# Used golf clubs



## Tmacmillan (Jul 12, 2015)

Hi there I have recently bought a villa in Marbella and want to purchase 4 sets of decent golf clubs to leave here ..was wondering if anyone knows the best way to go about this ..thanks TIm. Handicaps range 8-16 ish ...


----------



## snikpoh (Nov 19, 2007)

Tmacmillan said:


> Hi there I have recently bought a villa in Marbella and want to purchase 4 sets of decent golf clubs to leave here ..was wondering if anyone knows the best way to go about this ..thanks TIm. Handicaps range 8-16 ish ...


Really depends how much you want to spend. Courses will usually have a shop which might sell second-hand clubs.

I have a set or two for sale but I'm a long way from you.


----------



## alborino (Dec 13, 2014)

ebay.es/


----------



## alborino (Dec 13, 2014)

Tmacmillan said:


> Hi there I have recently bought a villa in Marbella and want to purchase 4 sets of decent golf clubs to leave here ..was wondering if anyone knows the best way to go about this ..thanks TIm. Handicaps range 8-16 ish ...


I think your issue will be the condition of secondhand clubs. There is a lot of rubbish in Spain which is no great surprise. And by the time you buy them and have them re-gripped (important in Marbella) not sure a bulk discount on four new sets may not be a better option. But as Snikpoh says the local course would be my first port of call as you'd be buying friends as well as clubs.

Just an aside but in that handicap range why would they not bring clubs with them? And what about lefties? And if you're leaving them unattended - security? 

But if I wanted to buy secondhand I'd go to 

http://www.segundamano.es/ 

or ebay.es/ 

Have had good stuff without hassle although that might be down to luck


----------



## tarot650 (Sep 30, 2007)

Tmacmillan said:


> Hi there I have recently bought a villa in Marbella and want to purchase 4 sets of decent golf clubs to leave here ..was wondering if anyone knows the best way to go about this ..thanks TIm. Handicaps range 8-16 ish ...
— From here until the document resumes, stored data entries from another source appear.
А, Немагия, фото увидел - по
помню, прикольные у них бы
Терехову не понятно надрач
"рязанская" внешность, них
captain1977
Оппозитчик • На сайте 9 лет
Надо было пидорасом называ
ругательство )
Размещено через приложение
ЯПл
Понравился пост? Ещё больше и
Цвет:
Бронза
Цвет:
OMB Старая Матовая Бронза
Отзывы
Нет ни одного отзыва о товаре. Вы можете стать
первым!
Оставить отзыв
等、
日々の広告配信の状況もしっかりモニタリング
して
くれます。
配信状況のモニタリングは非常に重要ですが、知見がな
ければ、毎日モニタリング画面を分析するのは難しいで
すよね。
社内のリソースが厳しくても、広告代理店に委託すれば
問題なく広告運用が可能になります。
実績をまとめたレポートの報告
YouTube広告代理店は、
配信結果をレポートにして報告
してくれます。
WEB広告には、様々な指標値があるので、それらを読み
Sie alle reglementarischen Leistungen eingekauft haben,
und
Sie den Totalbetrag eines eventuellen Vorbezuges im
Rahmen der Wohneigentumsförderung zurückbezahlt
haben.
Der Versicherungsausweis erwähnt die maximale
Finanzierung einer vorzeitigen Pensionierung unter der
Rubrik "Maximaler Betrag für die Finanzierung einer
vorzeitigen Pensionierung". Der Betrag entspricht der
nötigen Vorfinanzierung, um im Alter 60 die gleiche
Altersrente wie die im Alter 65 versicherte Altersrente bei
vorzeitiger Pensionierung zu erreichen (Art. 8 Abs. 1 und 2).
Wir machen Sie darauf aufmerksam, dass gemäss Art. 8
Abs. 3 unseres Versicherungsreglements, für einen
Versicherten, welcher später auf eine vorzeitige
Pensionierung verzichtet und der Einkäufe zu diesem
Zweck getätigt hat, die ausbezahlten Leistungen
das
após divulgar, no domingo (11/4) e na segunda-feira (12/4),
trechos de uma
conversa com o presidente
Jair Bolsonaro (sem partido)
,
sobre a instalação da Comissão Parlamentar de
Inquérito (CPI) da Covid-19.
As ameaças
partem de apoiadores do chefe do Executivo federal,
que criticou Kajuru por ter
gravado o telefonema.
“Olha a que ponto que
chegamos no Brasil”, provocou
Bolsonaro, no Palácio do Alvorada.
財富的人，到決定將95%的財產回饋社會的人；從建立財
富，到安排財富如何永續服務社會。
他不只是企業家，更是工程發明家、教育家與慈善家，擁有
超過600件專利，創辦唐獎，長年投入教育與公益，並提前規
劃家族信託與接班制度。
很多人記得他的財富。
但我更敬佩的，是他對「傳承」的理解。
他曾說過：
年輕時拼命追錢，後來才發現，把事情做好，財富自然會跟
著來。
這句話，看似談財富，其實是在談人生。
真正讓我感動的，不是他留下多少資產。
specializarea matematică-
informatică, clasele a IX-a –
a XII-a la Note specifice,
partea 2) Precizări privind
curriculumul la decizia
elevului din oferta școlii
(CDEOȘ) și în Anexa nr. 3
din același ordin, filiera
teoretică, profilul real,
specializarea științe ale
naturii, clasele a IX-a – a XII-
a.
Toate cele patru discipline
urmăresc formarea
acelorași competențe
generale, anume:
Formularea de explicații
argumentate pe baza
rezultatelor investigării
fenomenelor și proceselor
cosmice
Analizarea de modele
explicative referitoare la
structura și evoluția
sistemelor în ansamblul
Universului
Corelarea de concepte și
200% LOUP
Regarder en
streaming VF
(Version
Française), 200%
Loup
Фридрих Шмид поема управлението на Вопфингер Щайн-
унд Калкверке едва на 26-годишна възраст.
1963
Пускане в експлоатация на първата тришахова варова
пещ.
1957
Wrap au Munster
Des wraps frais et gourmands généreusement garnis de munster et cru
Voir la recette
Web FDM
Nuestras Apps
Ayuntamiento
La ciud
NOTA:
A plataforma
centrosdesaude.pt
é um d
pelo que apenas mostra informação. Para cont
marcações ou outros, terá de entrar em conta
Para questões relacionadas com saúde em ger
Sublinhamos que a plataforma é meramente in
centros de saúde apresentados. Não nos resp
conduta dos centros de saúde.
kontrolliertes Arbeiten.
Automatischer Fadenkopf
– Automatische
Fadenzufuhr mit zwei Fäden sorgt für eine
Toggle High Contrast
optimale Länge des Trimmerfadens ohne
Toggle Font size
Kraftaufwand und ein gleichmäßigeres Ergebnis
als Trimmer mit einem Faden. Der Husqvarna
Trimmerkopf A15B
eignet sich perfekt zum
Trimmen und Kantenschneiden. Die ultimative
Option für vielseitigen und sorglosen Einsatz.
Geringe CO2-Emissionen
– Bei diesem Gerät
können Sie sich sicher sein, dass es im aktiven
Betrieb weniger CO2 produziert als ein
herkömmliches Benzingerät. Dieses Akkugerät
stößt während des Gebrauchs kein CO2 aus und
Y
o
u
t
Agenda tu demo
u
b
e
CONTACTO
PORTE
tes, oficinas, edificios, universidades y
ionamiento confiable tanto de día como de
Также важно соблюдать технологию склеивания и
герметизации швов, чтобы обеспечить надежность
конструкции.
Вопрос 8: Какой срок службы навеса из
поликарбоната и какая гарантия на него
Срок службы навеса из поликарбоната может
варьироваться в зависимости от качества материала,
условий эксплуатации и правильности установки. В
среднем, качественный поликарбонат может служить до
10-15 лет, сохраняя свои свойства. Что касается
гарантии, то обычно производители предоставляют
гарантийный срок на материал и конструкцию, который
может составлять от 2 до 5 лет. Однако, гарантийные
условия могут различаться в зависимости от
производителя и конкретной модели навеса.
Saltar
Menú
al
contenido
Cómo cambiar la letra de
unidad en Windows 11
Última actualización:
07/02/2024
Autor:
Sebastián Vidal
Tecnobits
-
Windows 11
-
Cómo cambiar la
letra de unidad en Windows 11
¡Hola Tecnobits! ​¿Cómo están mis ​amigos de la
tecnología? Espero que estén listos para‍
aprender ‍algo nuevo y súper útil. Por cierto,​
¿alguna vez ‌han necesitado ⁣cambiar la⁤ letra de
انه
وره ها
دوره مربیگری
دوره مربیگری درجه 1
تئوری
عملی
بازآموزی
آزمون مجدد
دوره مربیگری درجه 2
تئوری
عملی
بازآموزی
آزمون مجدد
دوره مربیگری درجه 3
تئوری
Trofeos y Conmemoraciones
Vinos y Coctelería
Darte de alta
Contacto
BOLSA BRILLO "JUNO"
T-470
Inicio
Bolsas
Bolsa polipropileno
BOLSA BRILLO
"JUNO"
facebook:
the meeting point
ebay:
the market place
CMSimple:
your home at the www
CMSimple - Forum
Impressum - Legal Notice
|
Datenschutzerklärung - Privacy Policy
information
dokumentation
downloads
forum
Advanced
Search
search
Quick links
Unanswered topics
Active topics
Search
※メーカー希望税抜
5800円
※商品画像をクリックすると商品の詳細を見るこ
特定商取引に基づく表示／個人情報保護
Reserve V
Sunshine golf Spain, golf store and golf products for sale - Sunshine Golf Spain

Sunshine Golf in La Cala.tel 952 494 Seem to have a great reputation and have been here a lot of years.Worth giving them a ring also they might know somebody who is selling a set.Hope you get sorted.Regards.SG.


----------



## Tmacmillan (Jul 12, 2015)

thanks for your help


----------



## Benj23 (Oct 10, 2013)

There's a new page that has just been started on Facebook called "Costa golf buddies (Costa del sol)" 

Might be useful to you.


----------



## Tmacmillan (Jul 12, 2015)

Thanks for that


----------